The table below shows his findings.  If you look at the rates for young adults, you will see two columns, one showing the lifetime tax rate under the current system and the other showing the lifetime rate under the FAIRtax.  You will see that for every level of income (from 10,000 to $250,000), the FAIRtax lifetime rate is less than the rate under the current system.  The same pattern holds true for all income and household age groups, whether single or married.

This finding holds true for under the current system for young adults.

But if all groups benefit, can this be fair?  Yes.  The graph below shows the percentage tax reduction in average lifetime tax rates for a married couple with two children for various income groups.  You can see that the higher percentage reductions are greater for the lower income households.  The two-adult, two-child household with annual income of $20,000 would pay on average 2.4% of its remaining lifetime income to the federal government under the FAIRtax compared to 7.1% under the current income/payroll tax system – a 67% decrease.  The same family with an annual income of $50,000 would pay 11.3% of lifetime income in taxes under the FAIRtax compared to 17.6% under the current system – a 36% decrease.  And finally, the same household earning $500,000 would see taxes as a percent of lifetime income decrease from 35.9% under the income/payroll tax system to 21.1% under the FAIRtax – a decrease of 41%.

Many economists have argued that assessing the “fairness” of a method of taxation is not simply a matter of how the tax burden is distributed across income groups. 

Lawrence Lindsey, former director of the National Economic Council, recently cautioned the Senate Committee on Finance that “An overemphasis on redistribution at the expense of economic growth and economic dynamism and entrepreneurship is severely misplaced if what one really cares about is the well-being of the typical citizen of the country both today and in the future.  . . . In the long run, policies that
promote economic growth are almost invariably the ones that help the typical individual the most.”

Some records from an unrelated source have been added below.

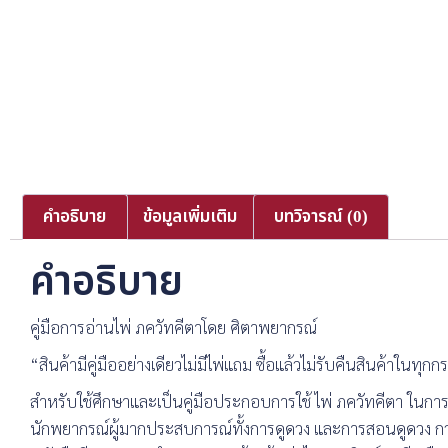
คำอธิบาย
ข้อมูลเพิ่มเติม
บทวิจารณ์ (0)
คำอธิบาย
คู่มือการอ่านไพ่ ภควัทคีตาโดย ศิตาพยากรณ์
“สินค้ามีคู่มืออย่างเดียวไม่มีไพ่แถม ซื้อแล้วไม่รับคืนสินค้าในทุกก
สำหรับใช้ศึกษาและเป็นคู่มือประกอบการใช้ ไพ่ ภควัทคีตา ในก
นักพยากรณ์ผู้มากประสบการณ์ทั้งการดูดวง และการสอนดูดวง ก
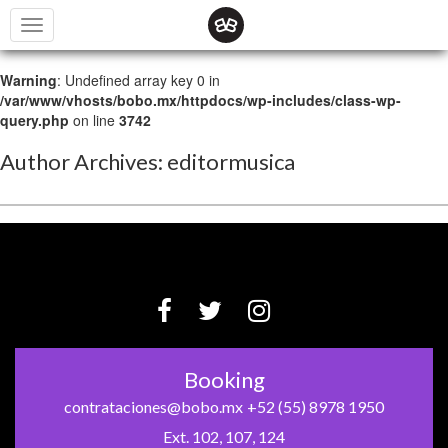
*
Toggle
navigation
Warning
: Undefined array key 0 in
/var/www/vhosts/bobo.mx/httpdocs/wp-includes/class-wp-
query.php
on line
3742
Author Archives: editormusica
Booking
contrataciones@bobo.mx
+52 (55) 8978 1950
Ext. 102, 107, 124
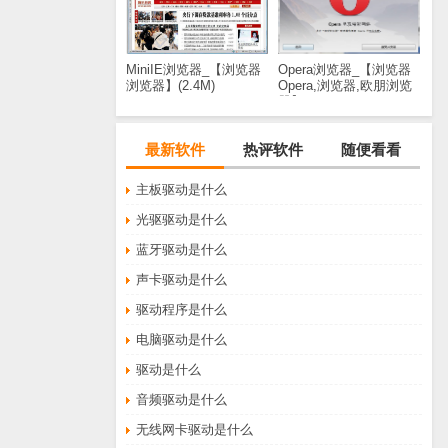
MiniIE浏览器_【浏览器
Opera浏览器_【浏览器
浏览器】(2.4M)
Opera,浏览器,欧朋浏览
器】(644KB)
最新软件
热评软件
随便看看
主板驱动是什么
光驱驱动是什么
蓝牙驱动是什么
声卡驱动是什么
驱动程序是什么
电脑驱动是什么
驱动是什么
音频驱动是什么
无线网卡驱动是什么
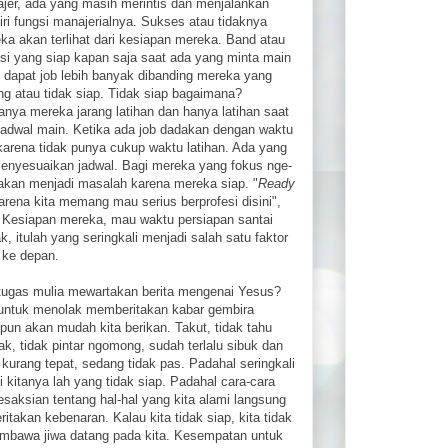
jer, ada yang masih merintis dan menjalankan
iri fungsi manajerialnya. Sukses atau tidaknya
ka akan terlihat dari kesiapan mereka. Band atau
si yang siap kapan saja saat ada yang minta main
 dapat job lebih banyak dibanding mereka yang
ng atau tidak siap. Tidak siap bagaimana?
anya mereka jarang latihan dan hanya latihan saat
jadwal main. Ketika ada job dadakan dengan waktu
arena tidak punya cukup waktu latihan. Ada yang
menyesuaikan jadwal. Bagi mereka yang fokus nge-
akan menjadi masalah karena mereka siap. "
Ready
 Karena kita memang mau serius berprofesi disini",
. Kesiapan mereka, mau waktu persiapan santai
, itulah yang seringkali menjadi salah satu faktor
 ke depan.
tugas mulia mewartakan berita mengenai Yesus?
n untuk menolak memberitakan kabar gembira
pun akan mudah kita berikan. Takut, tidak tahu
ak, tidak pintar ngomong, sudah terlalu sibuk dan
 kurang tepat, sedang tidak pas. Padahal seringkali
 kitanya lah yang tidak siap. Padahal cara-cara
aksian tentang hal-hal yang kita alami langsung
itakan kebenaran. Kalau kita tidak siap, kita tidak
mbawa jiwa datang pada kita. Kesempatan untuk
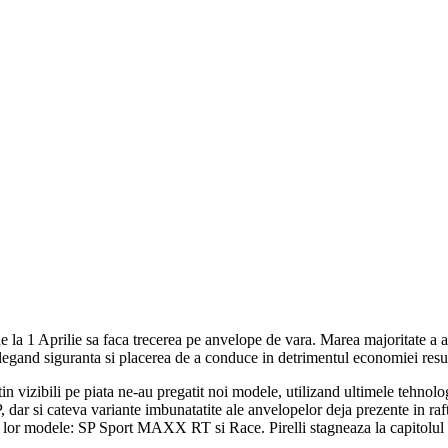
 la 1 Aprilie sa faca trecerea pe anvelope de vara. Marea majoritate a ace
legand siguranta si placerea de a conduce in detrimentul economiei resu
in vizibili pe piata ne-au pregatit noi modele, utilizand ultimele tehnol
ar si cateva variante imbunatatite ale anvelopelor deja prezente in raft
r modele: SP Sport MAXX RT si Race. Pirelli stagneaza la capitolul nout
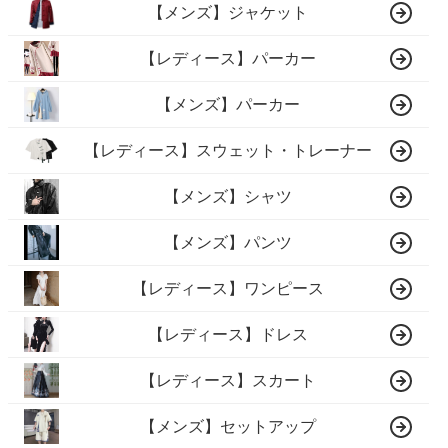
【メンズ】ジャケット
【レディース】パーカー
【メンズ】パーカー
【レディース】スウェット・トレーナー
【メンズ】シャツ
【メンズ】パンツ
【レディース】ワンピース
【レディース】ドレス
【レディース】スカート
【メンズ】セットアップ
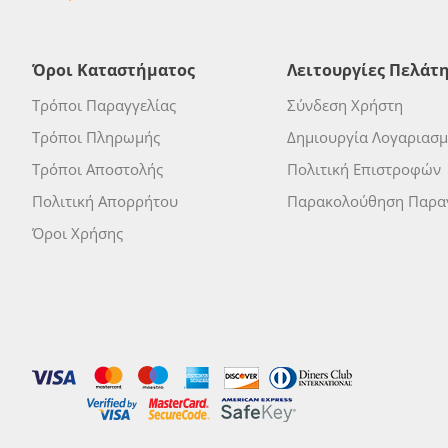
Όροι Καταστήματος
Λειτουργίες Πελάτ
Τρόποι Παραγγελίας
Σύνδεση Χρήστη
Τρόποι Πληρωμής
Δημιουργία Λογαριασ
Τρόποι Αποστολής
Πολιτική Επιστροφών
Πολιτική Απορρήτου
Παρακολούθηση Παραγ
Όροι Χρήσης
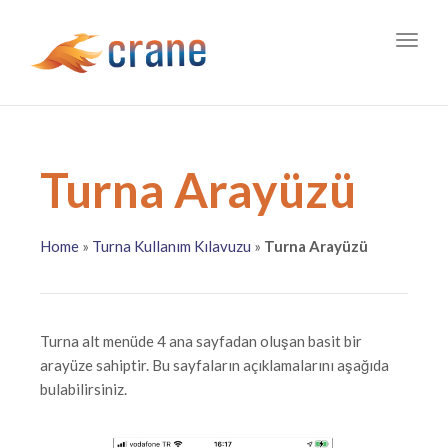
Toggl
naviga
Turna Arayüzü
Home
»
Turna Kullanım Kılavuzu
»
Turna Arayüzü
Turna alt menüde 4 ana sayfadan oluşan basit bir
arayüze sahiptir. Bu sayfaların açıklamalarını aşağıda
bulabilirsiniz.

A switch to a consumption tax, like the FAIRtax, promotes savings and investment, increases productivity and wages and creates jobs.  According to Stephen Entin, Tax Foundation economist, moving to a consumption tax base could raise incomes across the board by ten to fifteen percent, about $5,000 to $10,000 for middle income families. 

In the words of Stephen Entin:  The tax system should not be used as an instrument of wealth and income redistribution or social engineering. Equality of opportunity should be a guiding force in our tax system, not equality of outcomes.”  The FAIRtax does, indeed, measure up.

Karen Walby, Ph.D.
Director of Research

1 Why the Fairfax Will Work, Tax Notes, Feb. 4, 2008.
2 Kotlikoff and Rapson, ‘‘Comparing Average and Marginal Tax Rates Under the FAIRtax and the Current System of Federal Taxation,’’NBER Working Paper No. 12533, revised October 2006.
3 Fairness in Taxation, March 3, 2015.
4 Kotlikoff and Rapson, ‘‘Comparing Average and Marginal Tax Rates Under the FAIRtax and the Current System of Federal Taxation,’’NBER Working Paper No. 12533, revised October 2006.
5 Testimony to the Senate Committee on Finance, Hearing on Tax Reform for Individual Taxpayers.